GroupieGirl Wed 25-Sep-13 19:20:45

Every morning, the first thing I hear is his little voice peeping out "This train is about to leave the engine shed".

I'm feeling a little tender this evening and this ^^ has just brought a wee tear to my eye!

elfycat Wed 25-Sep-13 19:21:09

DDs (2 and 4) pretend to be cats or dogs. They are really good at playing fetch and bring the ball back in their mouths.

Give her muesli for every meal for a few minutes days as that's bird seed.

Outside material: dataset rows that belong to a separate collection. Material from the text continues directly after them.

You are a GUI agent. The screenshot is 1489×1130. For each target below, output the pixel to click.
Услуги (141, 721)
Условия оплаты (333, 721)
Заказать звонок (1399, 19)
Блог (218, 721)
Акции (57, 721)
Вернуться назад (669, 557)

catsdogsandbabies Wed 25-Sep-13 19:28:19

My 3 yr old is mainly a giganotosaurus. Sometimes a carnotaurus but rarely a little boy. He roars at other children and they often look scared or confused. He has the odd kindred spirit at nursery who is a dino too but DS tends to be little known ones which makes him look odd to the staff. Still perhaps better than the 'Les' phase when he was an aged farmer called Les (as featured in tractor ted DVDs) or the lengthy 'Yorkshire terrier' phase which included eating dinner from the floor and doing a poo outside.
Enjoy it! I love the toddler brain! Too soon will they be moody teens! I think your nursery are boring and your DD is the interesting one.

ConstantCraving Wed 25-Sep-13 19:31:30

Elfy we do! the technical term is apparently 'Chick Crumb' grin. BlueSprite that is SO sweet.

MiaowTheCat Wed 25-Sep-13 19:34:13

Message withdrawn at poster's request.